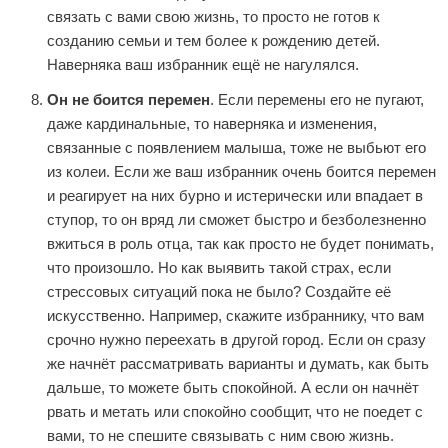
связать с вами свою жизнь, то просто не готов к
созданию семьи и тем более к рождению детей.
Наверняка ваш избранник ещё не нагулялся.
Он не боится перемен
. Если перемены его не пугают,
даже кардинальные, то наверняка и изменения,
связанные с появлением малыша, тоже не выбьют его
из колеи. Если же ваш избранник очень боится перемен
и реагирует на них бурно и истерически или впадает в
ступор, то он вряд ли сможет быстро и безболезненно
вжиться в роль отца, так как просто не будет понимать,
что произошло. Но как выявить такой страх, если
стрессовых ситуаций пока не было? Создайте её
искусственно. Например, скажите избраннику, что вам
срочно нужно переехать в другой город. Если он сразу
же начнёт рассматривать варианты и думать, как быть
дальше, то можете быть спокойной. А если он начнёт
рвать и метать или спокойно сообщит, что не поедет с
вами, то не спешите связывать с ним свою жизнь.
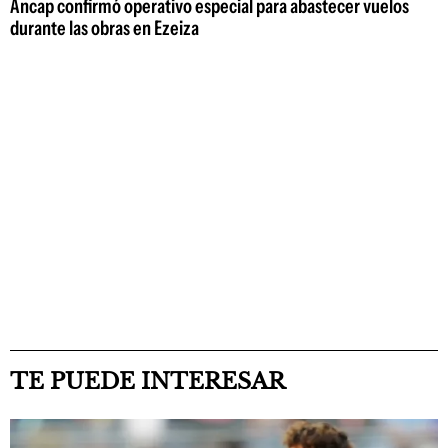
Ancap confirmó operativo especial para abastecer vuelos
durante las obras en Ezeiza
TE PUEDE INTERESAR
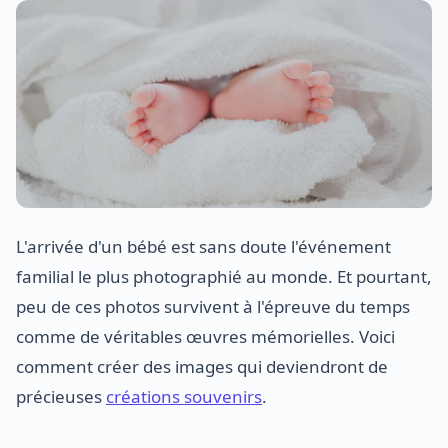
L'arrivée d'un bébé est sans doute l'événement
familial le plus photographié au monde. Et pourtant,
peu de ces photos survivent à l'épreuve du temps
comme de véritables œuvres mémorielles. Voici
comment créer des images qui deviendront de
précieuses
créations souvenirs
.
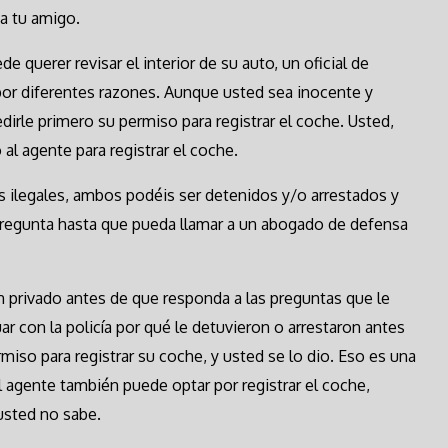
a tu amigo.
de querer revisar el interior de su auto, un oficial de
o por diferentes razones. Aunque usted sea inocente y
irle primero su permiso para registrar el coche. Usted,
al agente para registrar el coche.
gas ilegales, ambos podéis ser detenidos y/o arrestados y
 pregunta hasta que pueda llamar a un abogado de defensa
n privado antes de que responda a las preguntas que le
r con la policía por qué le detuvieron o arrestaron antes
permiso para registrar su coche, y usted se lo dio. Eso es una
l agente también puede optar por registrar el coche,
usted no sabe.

---*---

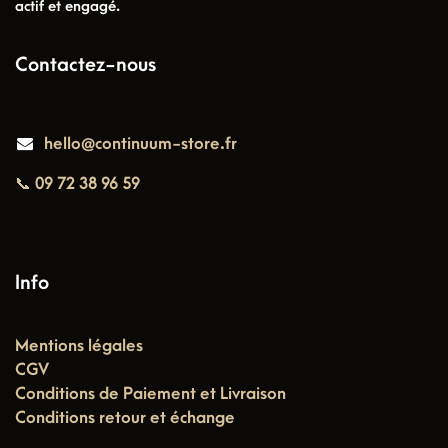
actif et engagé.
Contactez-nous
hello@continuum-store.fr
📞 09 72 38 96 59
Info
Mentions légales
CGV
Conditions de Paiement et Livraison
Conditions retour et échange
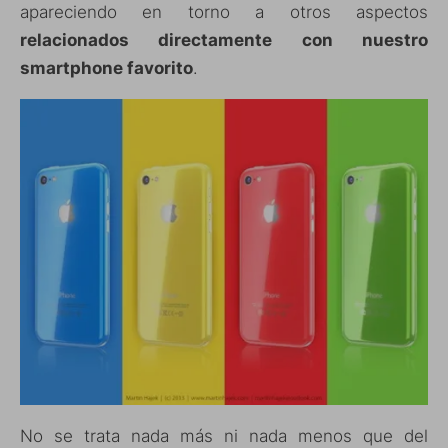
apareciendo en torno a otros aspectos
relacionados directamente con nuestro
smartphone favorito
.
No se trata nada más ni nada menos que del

---*---

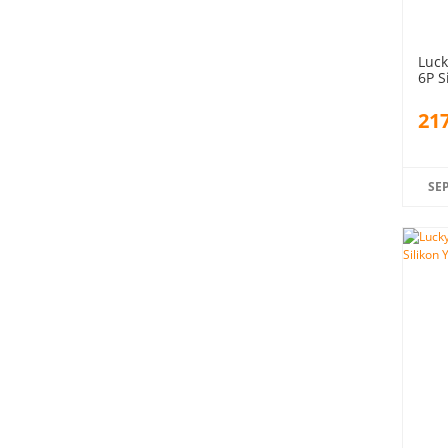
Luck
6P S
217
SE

---*---

## Your assignment
Only lines that hold the string "начнёт" belong in the answer, so copy every one of them from the records.

## Output
же начнёт рассматривать варианты и думать, как быть
дальше, то можете быть спокойной. А если он начнёт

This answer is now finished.